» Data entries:

___

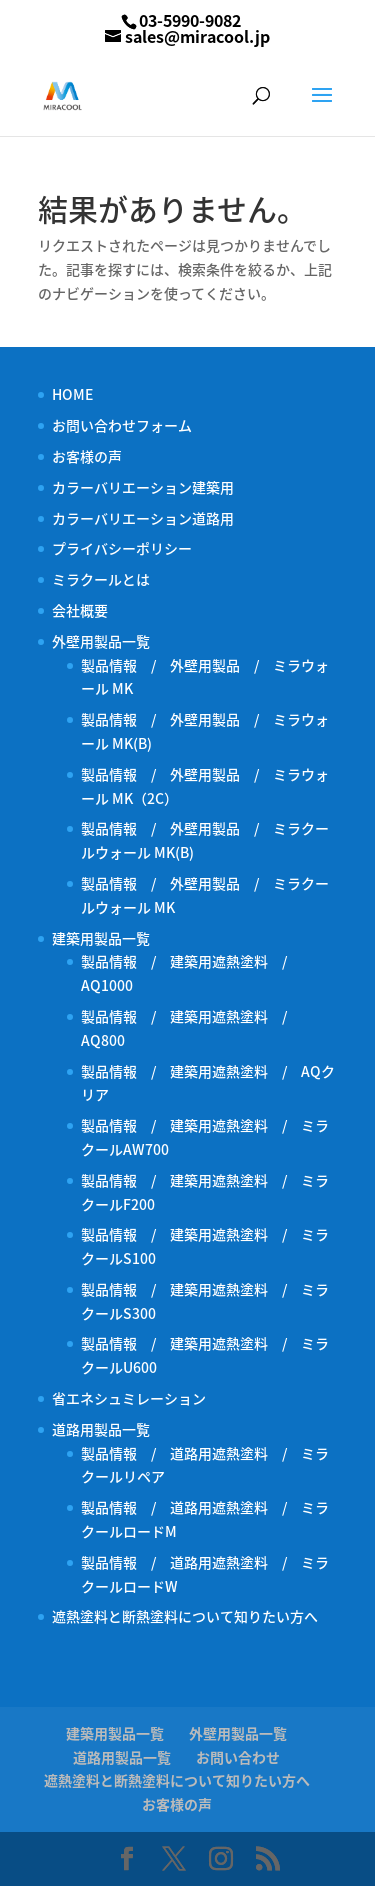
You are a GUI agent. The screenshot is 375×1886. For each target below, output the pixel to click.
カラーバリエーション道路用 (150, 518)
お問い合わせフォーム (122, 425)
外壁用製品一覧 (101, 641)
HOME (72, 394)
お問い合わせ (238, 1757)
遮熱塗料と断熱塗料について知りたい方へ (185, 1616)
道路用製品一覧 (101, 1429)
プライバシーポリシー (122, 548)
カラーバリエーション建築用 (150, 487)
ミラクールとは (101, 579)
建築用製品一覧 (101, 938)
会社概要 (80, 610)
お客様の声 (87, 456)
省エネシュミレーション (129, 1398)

___

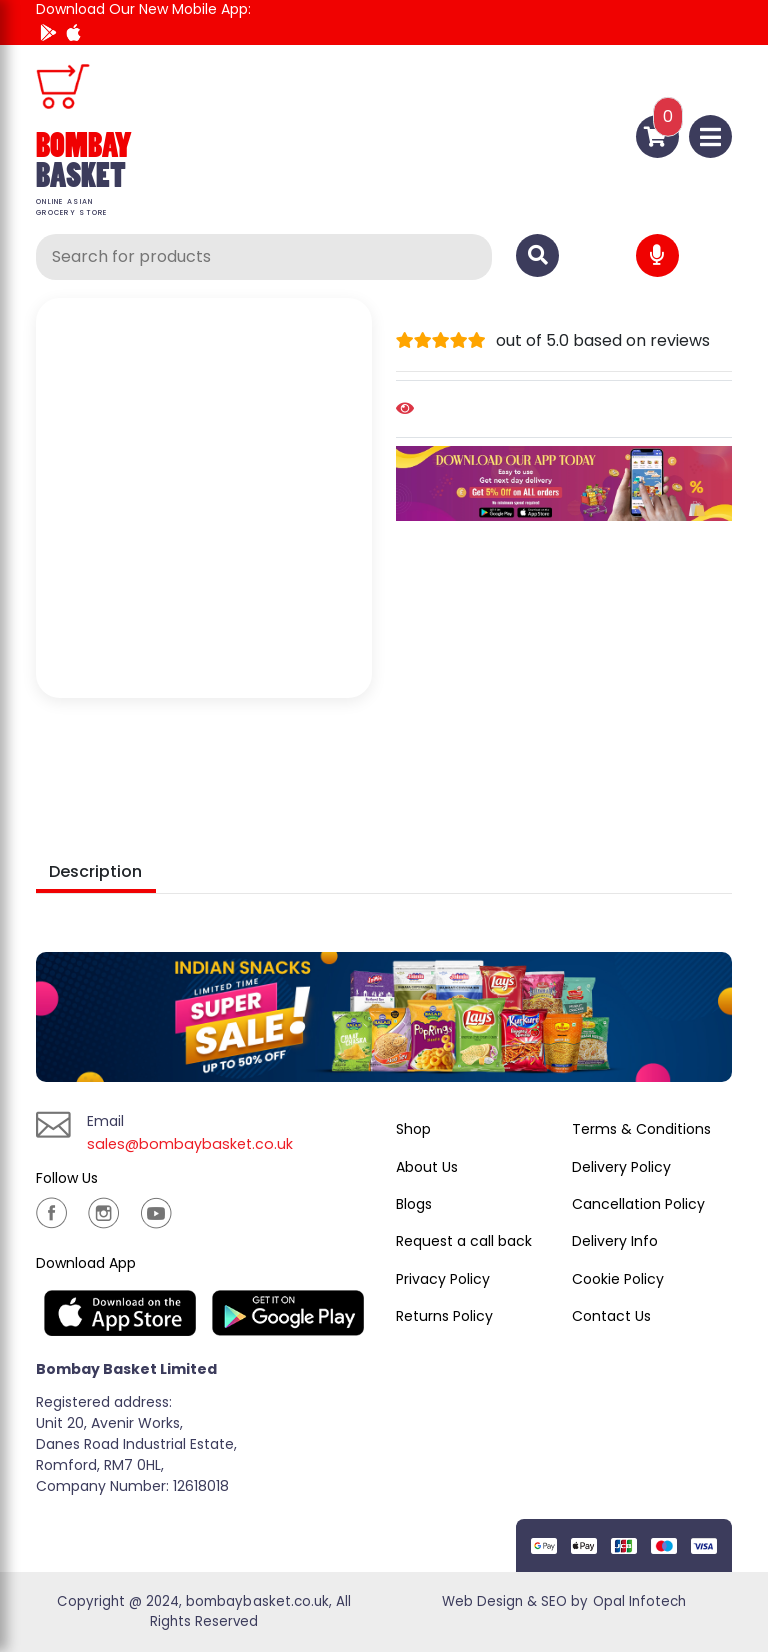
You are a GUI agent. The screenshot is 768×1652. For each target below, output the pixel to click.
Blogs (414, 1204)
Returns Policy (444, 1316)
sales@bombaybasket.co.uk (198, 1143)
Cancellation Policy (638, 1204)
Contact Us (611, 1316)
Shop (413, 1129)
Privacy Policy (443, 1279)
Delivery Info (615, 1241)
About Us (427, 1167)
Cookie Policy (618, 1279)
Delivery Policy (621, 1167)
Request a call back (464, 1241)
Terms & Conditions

___

Exact duplication is required for the lines above, from the line that contains "お問い合わせフォーム (122, 425)" to the line that contains "省エネシュミレーション (129, 1398)", inclusive; omit all others.

» RESPONSE TO THE TASK:
お問い合わせフォーム (122, 425)
外壁用製品一覧 (101, 641)
HOME (72, 394)
お問い合わせ (238, 1757)
遮熱塗料と断熱塗料について知りたい方へ (185, 1616)
道路用製品一覧 (101, 1429)
プライバシーポリシー (122, 548)
カラーバリエーション建築用 (150, 487)
ミラクールとは (101, 579)
建築用製品一覧 (101, 938)
会社概要 (80, 610)
お客様の声 (87, 456)
省エネシュミレーション (129, 1398)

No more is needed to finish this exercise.